Please note that the writer of this article has not tried these products. All information presented is purely research-based.

FreeStyle Libre is a product that the healthcare company Abbott makes. The company’s headquarters are in Illinois, and it makes various medical devices and health-related products.

Abbott has an average customer rating of 1.5 out of 5 stars on Trustpilot, with 77% of the reviews only awarding the company 1 star. Many of these negative reviews mention poor customer service.

At the time of publishing, only 8% of the 490 reviews give the company 4 or 5 stars. These reviews say that the company is reputable and that the products are of good quality.

Abbott also has a Better Business Bureau (BBB) page, but it does not have BBB accreditation. The company has an average customer rating of 1 out of 5 stars and an overall grade of B. It has closed 39 complaints in the last 3 years.

The FreeStyle Libre is a type of integrated continuous glucose monitoring system (iCGM). It takes readings via a sensor on the arm or belly — depending on where a person places the device. It then automatically transmits them to a handheld receiver.

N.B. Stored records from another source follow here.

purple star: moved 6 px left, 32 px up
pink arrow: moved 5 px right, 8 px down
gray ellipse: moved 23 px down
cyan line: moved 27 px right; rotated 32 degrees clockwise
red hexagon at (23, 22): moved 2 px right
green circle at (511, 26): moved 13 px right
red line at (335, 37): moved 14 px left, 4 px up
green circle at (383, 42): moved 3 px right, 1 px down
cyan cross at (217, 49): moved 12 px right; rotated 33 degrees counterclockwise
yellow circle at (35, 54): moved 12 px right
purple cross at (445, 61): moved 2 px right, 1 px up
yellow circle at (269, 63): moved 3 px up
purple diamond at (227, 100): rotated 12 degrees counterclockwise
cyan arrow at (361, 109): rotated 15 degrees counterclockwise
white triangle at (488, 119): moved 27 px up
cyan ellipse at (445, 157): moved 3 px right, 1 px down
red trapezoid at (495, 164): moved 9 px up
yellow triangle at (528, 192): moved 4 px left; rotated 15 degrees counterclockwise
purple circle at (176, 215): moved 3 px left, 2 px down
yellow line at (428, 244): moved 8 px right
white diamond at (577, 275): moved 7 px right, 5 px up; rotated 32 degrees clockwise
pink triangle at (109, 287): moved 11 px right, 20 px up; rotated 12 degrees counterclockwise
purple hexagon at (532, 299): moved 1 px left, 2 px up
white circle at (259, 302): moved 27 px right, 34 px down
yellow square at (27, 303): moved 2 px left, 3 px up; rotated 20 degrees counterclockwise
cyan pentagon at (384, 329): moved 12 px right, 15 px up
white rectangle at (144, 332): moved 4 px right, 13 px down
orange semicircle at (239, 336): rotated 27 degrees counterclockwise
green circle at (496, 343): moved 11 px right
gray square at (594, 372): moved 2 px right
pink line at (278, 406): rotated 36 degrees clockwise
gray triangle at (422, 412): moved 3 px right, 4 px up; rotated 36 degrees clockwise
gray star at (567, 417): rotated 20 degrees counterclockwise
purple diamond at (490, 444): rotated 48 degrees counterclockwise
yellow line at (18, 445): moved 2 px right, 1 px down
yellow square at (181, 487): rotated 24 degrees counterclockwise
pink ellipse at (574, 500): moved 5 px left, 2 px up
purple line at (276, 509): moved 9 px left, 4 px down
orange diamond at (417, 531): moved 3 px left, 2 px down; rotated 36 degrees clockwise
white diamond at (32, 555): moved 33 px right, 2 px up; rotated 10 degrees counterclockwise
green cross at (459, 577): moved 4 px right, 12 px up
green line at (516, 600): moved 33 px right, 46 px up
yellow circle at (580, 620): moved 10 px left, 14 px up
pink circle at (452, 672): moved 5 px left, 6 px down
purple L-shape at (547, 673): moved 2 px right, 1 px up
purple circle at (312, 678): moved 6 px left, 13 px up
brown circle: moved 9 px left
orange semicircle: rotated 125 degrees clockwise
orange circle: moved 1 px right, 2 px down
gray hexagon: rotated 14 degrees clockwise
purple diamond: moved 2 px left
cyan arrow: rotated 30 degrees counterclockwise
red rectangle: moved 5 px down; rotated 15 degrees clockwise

The company claims that its sensors are comfortable to wear and less bulky than other brands of CGM sensors.

They also say that this sensor provides a reading every minute and has a life span of 14 days. People can apply this sensor without the help of a medical professional.

This model is suitable for any adult or child aged 4 years and above.

Each FreeStyle Libre comes with a compatible reader. A person simply scans the sensor with the reader, and the details will appear on the screen. The Food and Drug Administration (FDA) has approved both the sensor and reader. However, the FDA is currently reviewing a compatible smartphone app that will allow customers to view readings on their phones instead.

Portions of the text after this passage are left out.